GIVEN RECORDS Block Start

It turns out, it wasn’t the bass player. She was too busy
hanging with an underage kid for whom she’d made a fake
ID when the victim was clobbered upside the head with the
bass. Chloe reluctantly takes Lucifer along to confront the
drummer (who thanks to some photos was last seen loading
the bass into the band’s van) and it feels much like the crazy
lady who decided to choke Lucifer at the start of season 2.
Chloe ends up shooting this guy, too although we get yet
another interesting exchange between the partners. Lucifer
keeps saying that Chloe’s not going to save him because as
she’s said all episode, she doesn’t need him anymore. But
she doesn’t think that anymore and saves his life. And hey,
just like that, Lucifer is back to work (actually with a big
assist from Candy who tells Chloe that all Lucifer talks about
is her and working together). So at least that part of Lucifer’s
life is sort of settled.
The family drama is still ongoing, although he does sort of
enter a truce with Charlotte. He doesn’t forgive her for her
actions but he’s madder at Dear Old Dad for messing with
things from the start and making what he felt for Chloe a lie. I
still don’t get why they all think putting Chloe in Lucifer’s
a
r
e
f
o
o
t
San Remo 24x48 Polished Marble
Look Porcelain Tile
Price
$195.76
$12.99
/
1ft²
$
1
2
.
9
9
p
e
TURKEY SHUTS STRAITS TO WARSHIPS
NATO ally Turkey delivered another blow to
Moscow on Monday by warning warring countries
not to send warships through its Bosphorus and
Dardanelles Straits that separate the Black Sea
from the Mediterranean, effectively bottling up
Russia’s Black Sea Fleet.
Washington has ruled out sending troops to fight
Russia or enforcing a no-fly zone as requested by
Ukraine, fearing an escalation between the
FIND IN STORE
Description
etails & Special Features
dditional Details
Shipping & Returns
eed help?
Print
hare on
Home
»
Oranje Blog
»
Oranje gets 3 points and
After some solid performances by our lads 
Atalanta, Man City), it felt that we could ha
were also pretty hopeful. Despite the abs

GIVEN RECORDS Block End
GIVEN RECORDS Block Start

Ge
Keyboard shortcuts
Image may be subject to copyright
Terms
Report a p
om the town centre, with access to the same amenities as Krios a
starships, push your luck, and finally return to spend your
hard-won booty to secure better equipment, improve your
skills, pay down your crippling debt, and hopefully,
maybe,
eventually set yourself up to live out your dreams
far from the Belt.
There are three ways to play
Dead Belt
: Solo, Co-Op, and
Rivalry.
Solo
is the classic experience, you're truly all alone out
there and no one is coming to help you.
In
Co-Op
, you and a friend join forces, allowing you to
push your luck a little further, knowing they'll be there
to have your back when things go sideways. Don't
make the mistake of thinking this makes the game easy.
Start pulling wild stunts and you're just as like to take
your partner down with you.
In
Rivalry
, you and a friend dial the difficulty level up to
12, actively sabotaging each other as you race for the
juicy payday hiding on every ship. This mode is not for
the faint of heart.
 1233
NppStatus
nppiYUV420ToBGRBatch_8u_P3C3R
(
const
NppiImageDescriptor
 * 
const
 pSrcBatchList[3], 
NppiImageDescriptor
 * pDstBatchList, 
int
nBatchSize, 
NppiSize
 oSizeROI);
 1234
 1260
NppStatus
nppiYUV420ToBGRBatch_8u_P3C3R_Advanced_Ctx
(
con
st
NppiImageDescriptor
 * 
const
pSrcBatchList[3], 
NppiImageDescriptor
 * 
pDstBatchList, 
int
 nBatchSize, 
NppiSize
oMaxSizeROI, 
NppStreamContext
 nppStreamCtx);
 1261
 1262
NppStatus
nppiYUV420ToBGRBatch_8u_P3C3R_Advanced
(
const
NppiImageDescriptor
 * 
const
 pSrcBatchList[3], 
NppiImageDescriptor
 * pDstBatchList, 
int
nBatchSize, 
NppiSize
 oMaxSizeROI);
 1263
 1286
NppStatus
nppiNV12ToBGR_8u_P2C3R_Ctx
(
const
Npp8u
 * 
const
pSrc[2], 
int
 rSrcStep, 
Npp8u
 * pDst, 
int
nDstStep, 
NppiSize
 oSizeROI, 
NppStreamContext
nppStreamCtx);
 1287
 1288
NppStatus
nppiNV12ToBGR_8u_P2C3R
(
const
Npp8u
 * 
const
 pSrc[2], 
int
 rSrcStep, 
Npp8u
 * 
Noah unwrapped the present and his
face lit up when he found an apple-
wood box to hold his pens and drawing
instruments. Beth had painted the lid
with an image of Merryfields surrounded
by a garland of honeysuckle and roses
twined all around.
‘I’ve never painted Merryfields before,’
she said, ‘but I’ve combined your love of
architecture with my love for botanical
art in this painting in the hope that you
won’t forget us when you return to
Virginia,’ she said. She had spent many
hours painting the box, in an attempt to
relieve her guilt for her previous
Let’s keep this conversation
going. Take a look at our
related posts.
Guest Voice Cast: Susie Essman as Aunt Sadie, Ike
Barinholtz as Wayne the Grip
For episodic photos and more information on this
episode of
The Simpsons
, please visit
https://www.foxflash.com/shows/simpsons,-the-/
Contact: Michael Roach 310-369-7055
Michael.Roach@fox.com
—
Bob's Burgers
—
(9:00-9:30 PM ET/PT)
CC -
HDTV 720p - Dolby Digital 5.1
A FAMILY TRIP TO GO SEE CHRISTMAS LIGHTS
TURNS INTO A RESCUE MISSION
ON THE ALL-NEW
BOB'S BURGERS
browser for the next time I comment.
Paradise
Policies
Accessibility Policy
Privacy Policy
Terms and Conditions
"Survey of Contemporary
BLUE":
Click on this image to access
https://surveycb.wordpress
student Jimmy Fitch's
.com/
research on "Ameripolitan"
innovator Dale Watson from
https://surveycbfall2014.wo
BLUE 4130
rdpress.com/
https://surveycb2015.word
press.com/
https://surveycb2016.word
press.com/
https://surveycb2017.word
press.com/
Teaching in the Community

GIVEN RECORDS Block End
GIVEN RECORDS Block Start

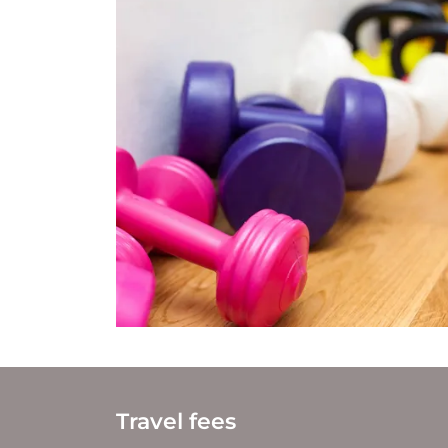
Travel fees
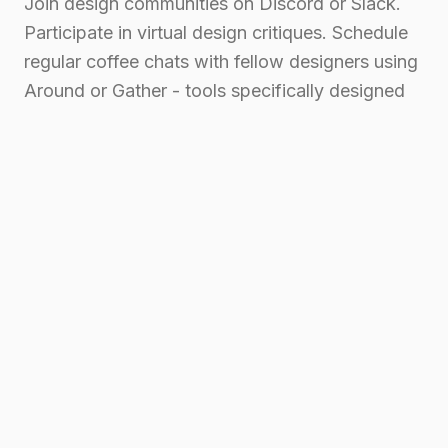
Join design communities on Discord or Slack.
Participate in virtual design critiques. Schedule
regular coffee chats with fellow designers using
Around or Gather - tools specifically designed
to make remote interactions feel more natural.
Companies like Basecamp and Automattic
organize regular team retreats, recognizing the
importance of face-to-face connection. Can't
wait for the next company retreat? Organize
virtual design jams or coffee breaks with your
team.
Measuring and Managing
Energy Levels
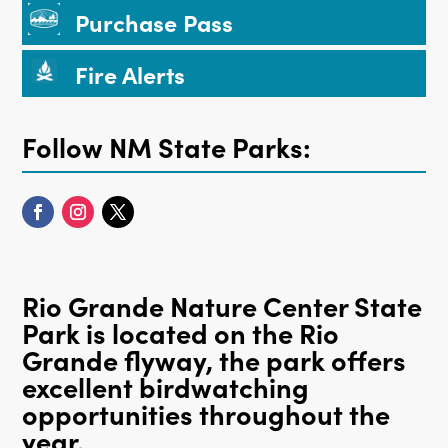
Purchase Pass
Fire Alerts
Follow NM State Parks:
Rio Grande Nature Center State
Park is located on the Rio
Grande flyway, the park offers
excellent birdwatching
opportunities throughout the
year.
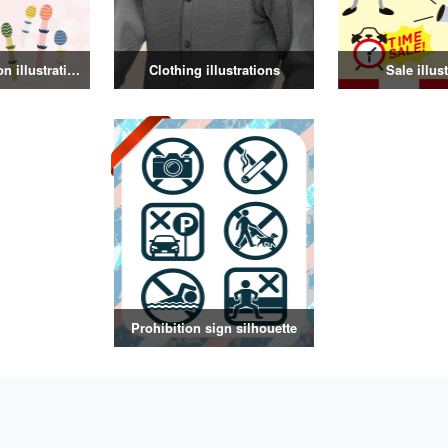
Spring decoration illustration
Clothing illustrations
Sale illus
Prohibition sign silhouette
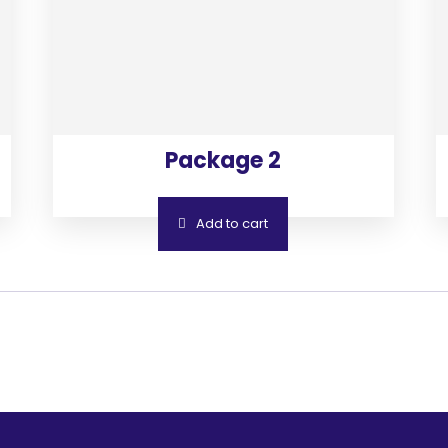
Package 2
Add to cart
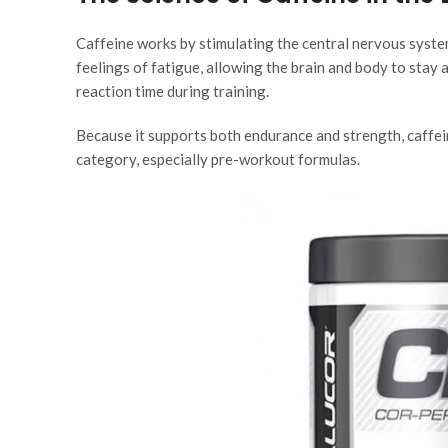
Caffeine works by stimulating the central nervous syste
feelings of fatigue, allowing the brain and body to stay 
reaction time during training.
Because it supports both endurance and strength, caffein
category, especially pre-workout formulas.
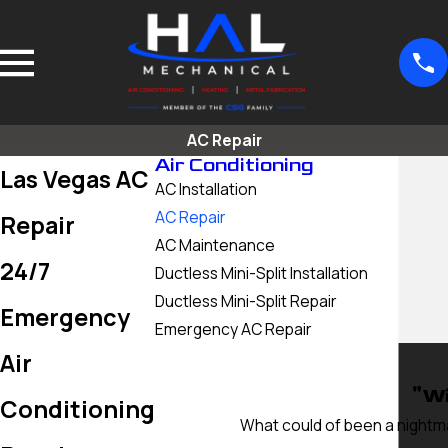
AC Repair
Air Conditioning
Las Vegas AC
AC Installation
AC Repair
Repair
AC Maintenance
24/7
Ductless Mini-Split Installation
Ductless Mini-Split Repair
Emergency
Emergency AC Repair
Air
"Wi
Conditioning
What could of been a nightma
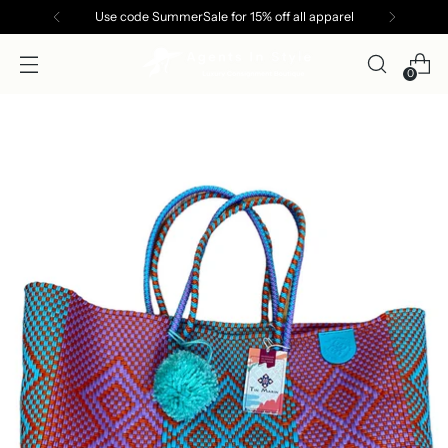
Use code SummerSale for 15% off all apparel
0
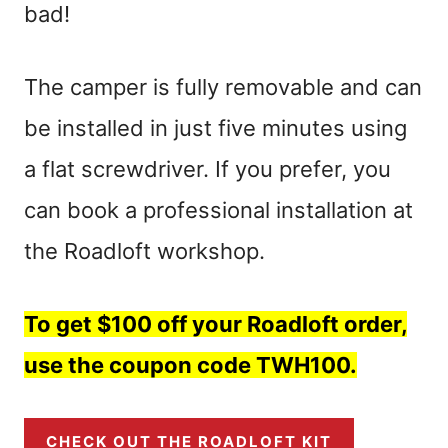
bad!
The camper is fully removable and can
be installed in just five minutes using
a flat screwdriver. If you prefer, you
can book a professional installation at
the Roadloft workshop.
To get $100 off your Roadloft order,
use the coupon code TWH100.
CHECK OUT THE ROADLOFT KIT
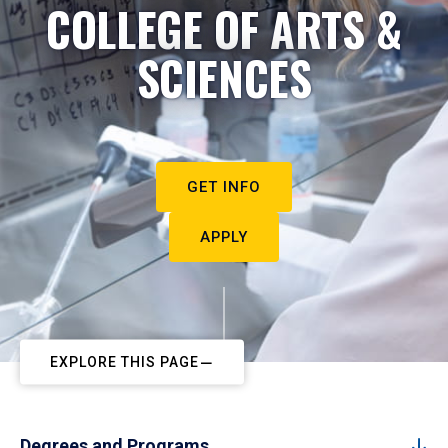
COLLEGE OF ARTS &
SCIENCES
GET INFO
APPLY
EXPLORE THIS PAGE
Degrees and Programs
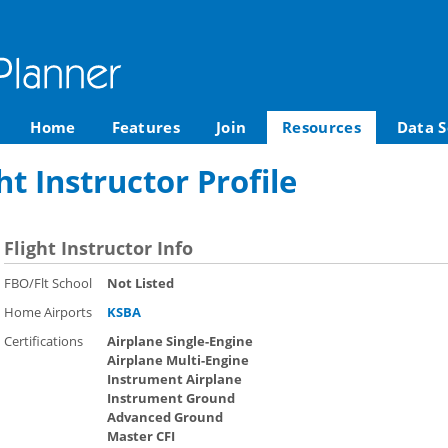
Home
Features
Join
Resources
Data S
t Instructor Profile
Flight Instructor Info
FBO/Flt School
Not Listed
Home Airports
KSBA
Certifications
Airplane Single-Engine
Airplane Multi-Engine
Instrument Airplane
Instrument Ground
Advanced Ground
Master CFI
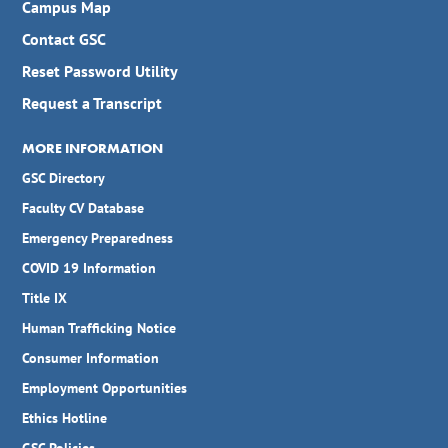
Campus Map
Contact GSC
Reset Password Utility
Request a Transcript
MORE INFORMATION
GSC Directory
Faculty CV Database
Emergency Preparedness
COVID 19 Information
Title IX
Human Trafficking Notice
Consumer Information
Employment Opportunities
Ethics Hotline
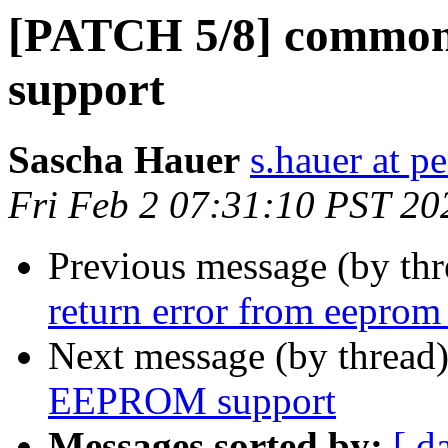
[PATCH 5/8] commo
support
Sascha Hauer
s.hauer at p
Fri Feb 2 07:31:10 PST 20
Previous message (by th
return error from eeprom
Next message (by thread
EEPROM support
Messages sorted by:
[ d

GIVEN RECORDS Block End

WHAT IS BEING ASKED:
Using the listing above, copy exactly the line that contains "she’s said all", the line that contains "enter a truce", and each line that falls between them.

SOLVED PROBLEM:
she’s said all episode, she doesn’t need him anymore. But
she doesn’t think that anymore and saves his life. And hey,
just like that, Lucifer is back to work (actually with a big
assist from Candy who tells Chloe that all Lucifer talks about
is her and working together). So at least that part of Lucifer’s
life is sort of settled.
The family drama is still ongoing, although he does sort of
enter a truce with Charlotte. He doesn’t forgive her for her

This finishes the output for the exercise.